May 19, 2009 (AFP), Burma’s tightly controlled state media has reported on the trial of Aung San Suu Kyi for the first time, giving a rare mention of the imprisoned pro-democracy leader.
State television and radio carried brief items late Monday after the first day of proceedings, while the government mouthpiece New Light of Myanmar newspaper had a report on Tuesday.
It was the biggest story on the back page of the English-language paper, but failed to knock a story about a state transport and agricultural scheme off the front page.
Aung San Suu Kyi went on trial on Monday on charges of breaching her house arrest after John Yettaw, a US national, swam to her lakeside home earlier this month.
Yettaw and the opposition leader’s two aides are also on trial.
The newspaper said that Yettaw now faced a third charge, brought by the Yangon City Council Sanitation Department, of swimming in Inya Lake without permission. He is also charged with breaching security and immigration laws.
The court on Monday heard two witnesses, one in Aung San Suu Kyi’s case and one in Yettaw’s, it said.

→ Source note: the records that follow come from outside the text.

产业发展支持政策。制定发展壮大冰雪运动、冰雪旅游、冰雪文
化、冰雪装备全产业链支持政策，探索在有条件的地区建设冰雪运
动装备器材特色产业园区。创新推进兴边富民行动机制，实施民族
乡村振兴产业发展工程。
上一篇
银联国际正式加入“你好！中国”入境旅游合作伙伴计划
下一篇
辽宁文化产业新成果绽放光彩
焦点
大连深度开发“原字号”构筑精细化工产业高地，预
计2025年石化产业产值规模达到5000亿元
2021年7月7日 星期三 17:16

The Burmese-language Myanmar Ahlin newspaper also had a report on its back page, which said that after Yettaw entered her compound on May 3, Aung San Suu Kyi "gave him food and let him stay at the house" for two nights.
Both reports gave details of the lawyers for the defendents, their lawyers and the judges.
Neither paper mentioned the fact that the trial was being held behind closed doors in the notorious Insein prison, where Aung San Suu Kyi is being held, only saying that it was taking place at Yangon’s northern district court.
The television and radio reports late Monday had similar details but were brief. They came after several reports about official engagements by members of Burma’s military regime and immediately before the daily weather forecast.